Marc Werlen: Mit sehr bedrückten. Dass gestandene Männer und Frauen aus unserer Abteilung, die angesichts der Verwüstungen Tränen in den Augen hatten, werde ich nicht so schnell vergessen. Was sie über Jahre aufgebaut und gepflegt hatten, wurde innert kurzer Zeit von Unwettern zerstört. So etwas ist natürlich immer demotivierend.  

Was geschieht mit dem Holz der vielen zerstörten Bäume?
Man muss zwischen Strassenbäumen und Waldbäumen unterscheiden. Das Holz der kaputten Strassenbäume wird jeweils zu Holzschnitzeln verarbeitet und dient der Energieerzeugung. Abnehmer sind unter anderem das Heizkraftwerk Aubrugg und die städtischen Spitäler mit ihren Bettenhäusern. Im Wald gibt es mehr intakte Stämme. Diese lassen sich im Baugewerbe einsetzen oder bei der Herstellung von Möbeln. Wir räumen im Wald aber nicht alles weg, sondern lassen für Kleintiere auch mal Holzhaufen liegen. 
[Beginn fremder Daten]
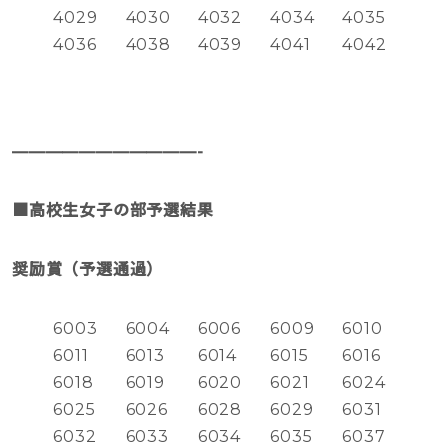
4029
4030
4032
4034
4035
4036
4038
4039
4041
4042
———————————-
■高校生女子の部予選結果
奨励賞（予選通過）
6003
6004
6006
6009
6010
6011
6013
6014
6015
6016
6018
6019
6020
6021
6024
6025
6026
6028
6029
6031
6032
6033
6034
6035
6037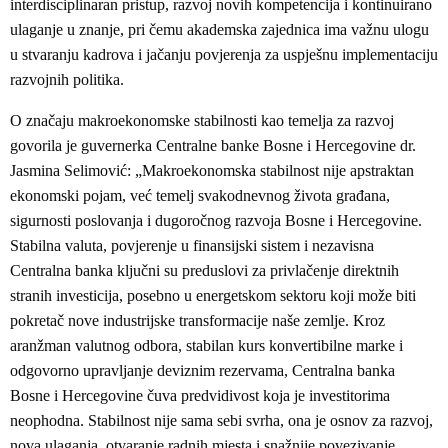
interdisciplinaran pristup, razvoj novih kompetencija i kontinuirano
ulaganje u znanje, pri čemu akademska zajednica ima važnu ulogu
u stvaranju kadrova i jačanju povjerenja za uspješnu implementaciju
razvojnih politika.
O značaju makroekonomske stabilnosti kao temelja za razvoj
govorila je guvernerka Centralne banke Bosne i Hercegovine dr.
Jasmina Selimović: „Makroekonomska stabilnost nije apstraktan
ekonomski pojam, već temelj svakodnevnog života građana,
sigurnosti poslovanja i dugoročnog razvoja Bosne i Hercegovine.
Stabilna valuta, povjerenje u finansijski sistem i nezavisna
Centralna banka ključni su preduslovi za privlačenje direktnih
stranih investicija, posebno u energetskom sektoru koji može biti
pokretač nove industrijske transformacije naše zemlje. Kroz
aranžman valutnog odbora, stabilan kurs konvertibilne marke i
odgovorno upravljanje deviznim rezervama, Centralna banka
Bosne i Hercegovine čuva predvidivost koja je investitorima
neophodna. Stabilnost nije sama sebi svrha, ona je osnov za razvoj,
nova ulaganja, otvaranje radnih mjesta i snažnije povezivanje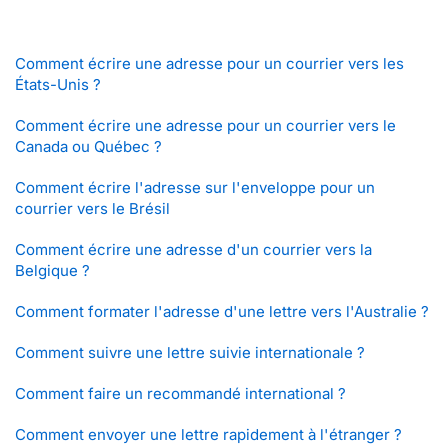
Comment écrire une adresse pour un courrier vers les
États-Unis ?
Comment écrire une adresse pour un courrier vers le
Canada ou Québec ?
Comment écrire l'adresse sur l'enveloppe pour un
courrier vers le Brésil
Comment écrire une adresse d'un courrier vers la
Belgique ?
Comment formater l'adresse d'une lettre vers l'Australie ?
Comment suivre une lettre suivie internationale ?
Comment faire un recommandé international ?
Comment envoyer une lettre rapidement à l'étranger ?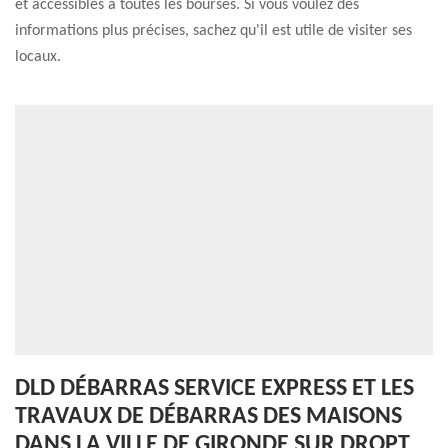
et accessibles à toutes les bourses. Si vous voulez des
informations plus précises, sachez qu'il est utile de visiter ses
locaux.
DLD DÉBARRAS SERVICE EXPRESS ET LES
TRAVAUX DE DÉBARRAS DES MAISONS
DANS LA VILLE DE GIRONDE SUR DROPT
Nach welchen Kriterien forsten Sie auf?
Im Wald setzen wir auf eine Verjüngung der Natur. Die stärksten jungen Bäume sollen natürlich aufwachsen. Punktuell werden auch mal Bäume gepflanzt, und zwar solche, die mit dem zu erwartenden Klima besser zurechtkommen. 

Und die Stadtbäume?
Die haben es von Natur aus schwerer. Sie sind gestresst. Ein Strassenbaum wächst quasi in einer Art Blumentopf, und ein Parkbaum hat da und dort auf einem schlechten Untergrund. Die verlorenen Bäume ersetzen wir. Und zwar nicht nur diejenigen, die durch die Unwetter beschädigt wurden, sondern generell auch diejenigen, die von ihrer Vitalität her einfach nicht weiter kommen. An ihrer Stelle pflanzen wir junge Bäume, sie kommen am neuen Standort besser zurecht. Bei der Auswahl achten wir darauf, dass wir Arten anpflanzen, die mit der vermehrten Trockenheit und Hitze besser zurechtkommen. Sicher ist, dass uns dieses Jahr noch bis 2025 beschäftigen wird.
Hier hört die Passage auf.